• _What needs to be done_:
Exactly as written, print out each entry in the data, with no pictures.

• _Dataset extract_:
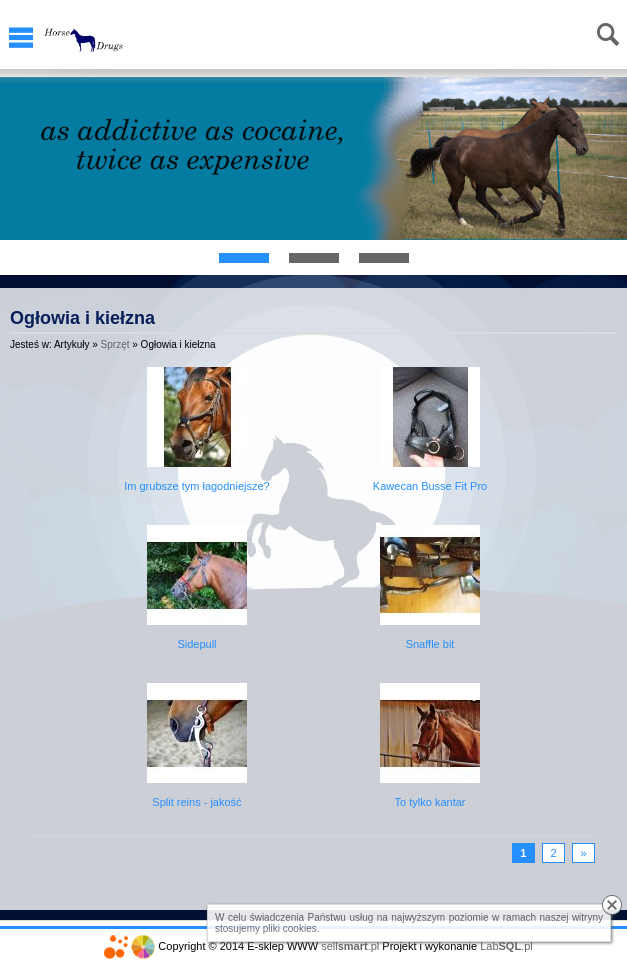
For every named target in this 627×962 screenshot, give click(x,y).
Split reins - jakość (196, 802)
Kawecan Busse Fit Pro (430, 486)
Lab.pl (506, 946)
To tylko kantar (430, 802)
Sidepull (196, 644)
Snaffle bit (430, 644)
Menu (21, 38)
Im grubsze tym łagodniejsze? (197, 486)
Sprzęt (115, 344)
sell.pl (350, 946)
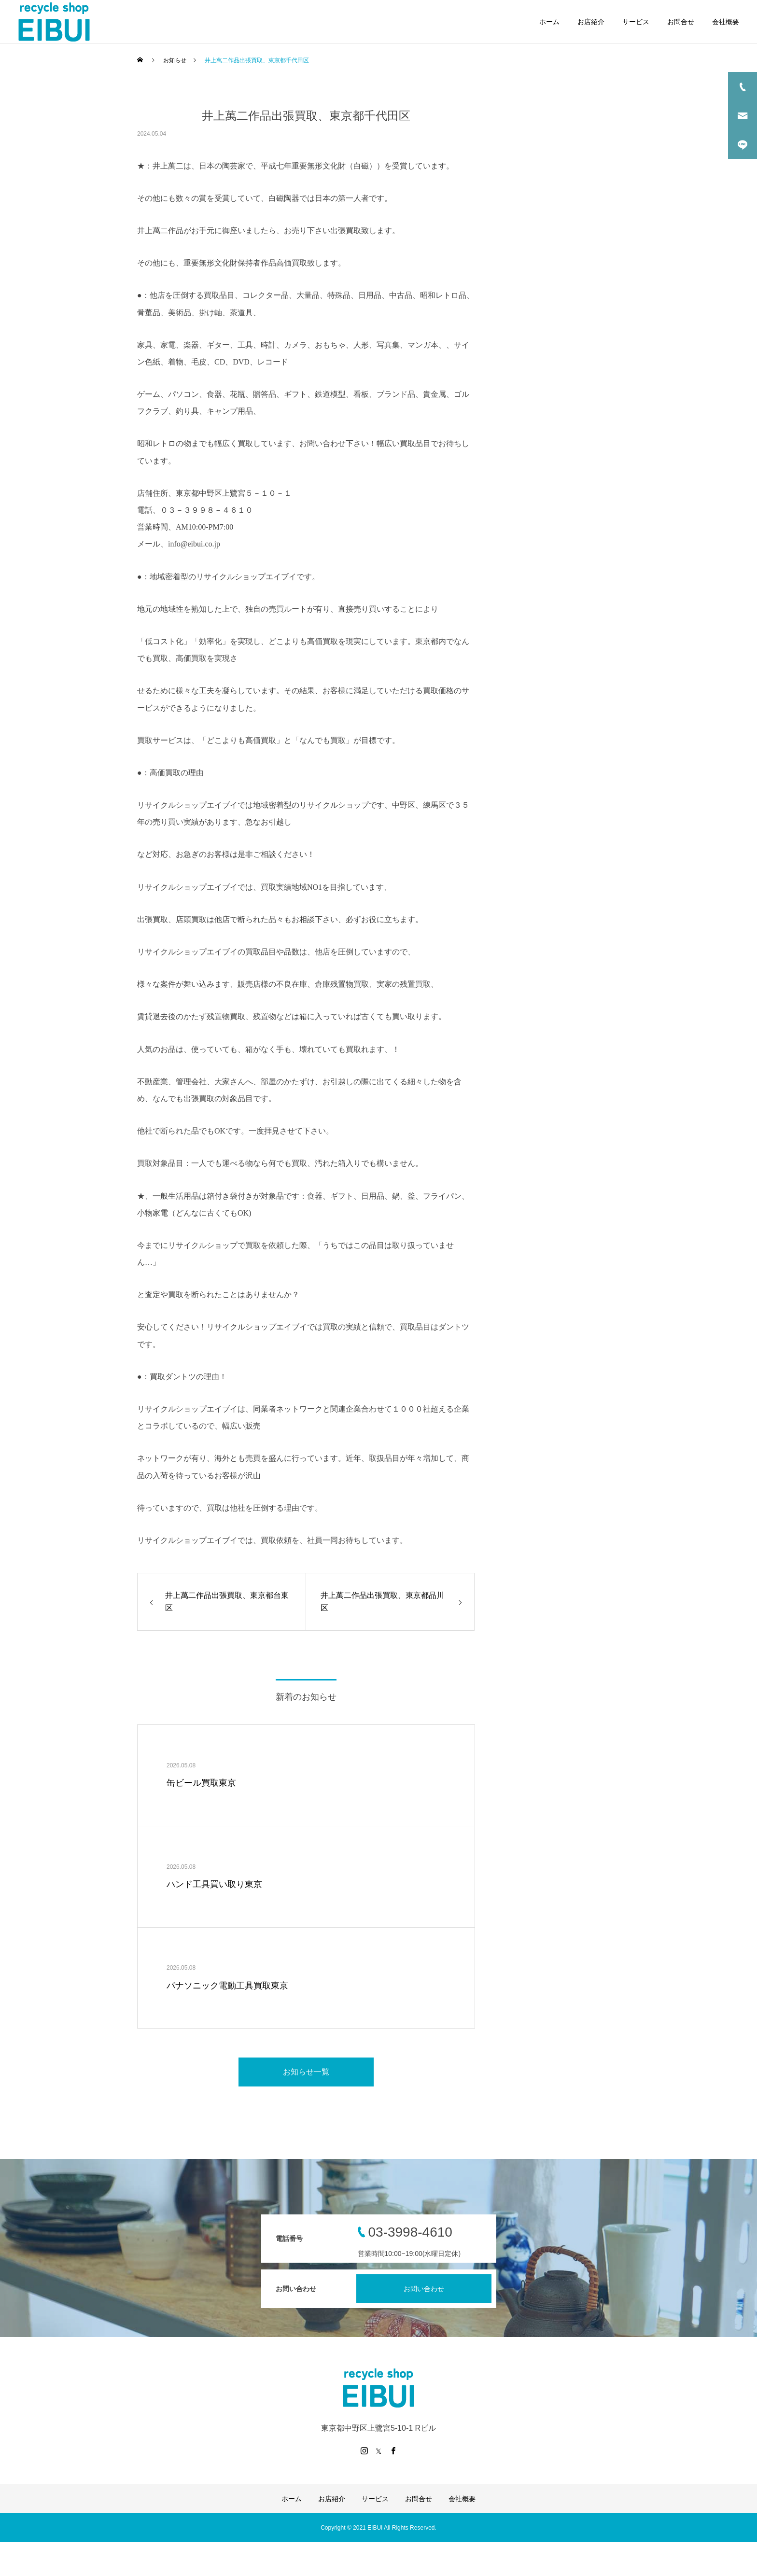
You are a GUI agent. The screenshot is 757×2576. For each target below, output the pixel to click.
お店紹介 (590, 22)
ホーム (549, 22)
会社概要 (725, 22)
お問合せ (680, 22)
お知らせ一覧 (306, 2072)
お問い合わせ (424, 2289)
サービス (635, 22)
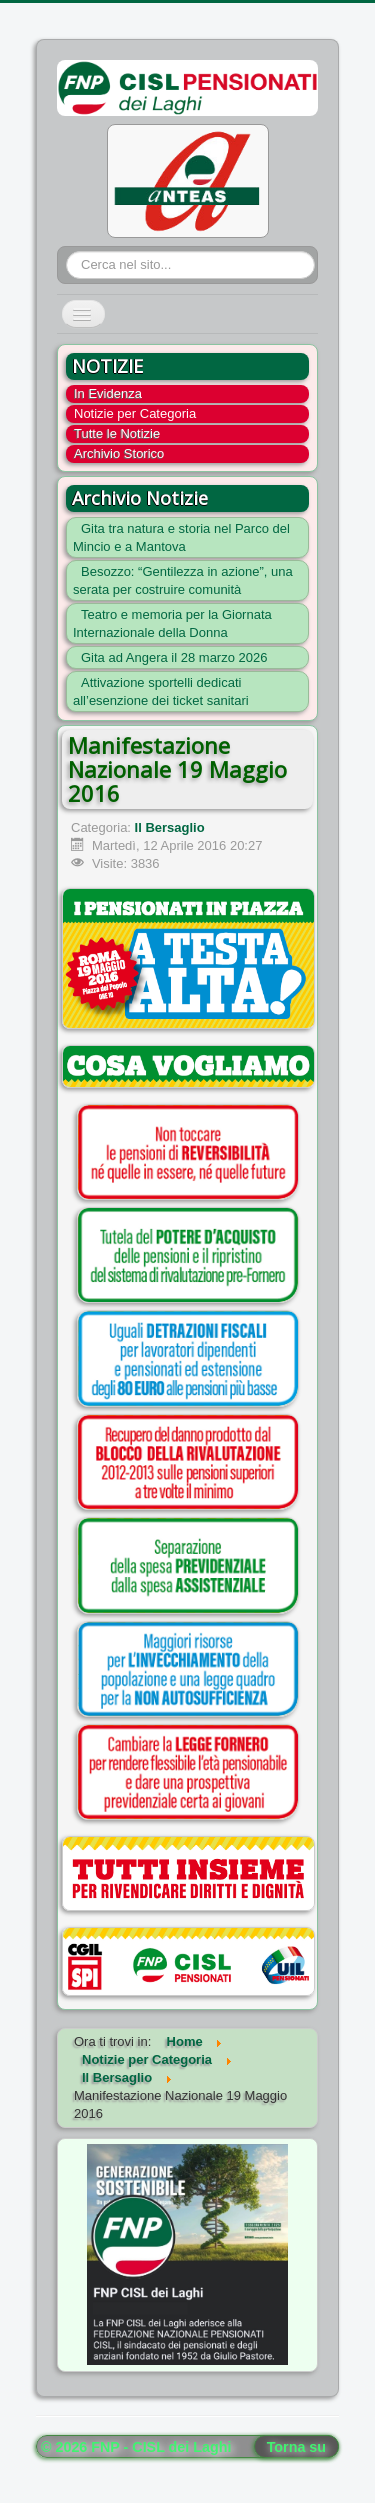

• _Solution below_:
For every named target in this 627×962 screenshot, give click(x,y).
Split reins - jakość (196, 802)
Kawecan Busse Fit Pro (430, 486)
Lab.pl (506, 946)
To tylko kantar (430, 802)
Sidepull (196, 644)
Snaffle bit (430, 644)
Menu (21, 38)
Im grubsze tym łagodniejsze? (197, 486)
Sprzęt (115, 344)
sell.pl (350, 946)
You are a GUI agent. The screenshot is 757×2576. For each target below, output the pixel to click.
お店紹介 (590, 22)
ホーム (549, 22)
会社概要 (725, 22)
お問合せ (680, 22)
お知らせ一覧 (306, 2072)
お問い合わせ (424, 2289)
サービス (635, 22)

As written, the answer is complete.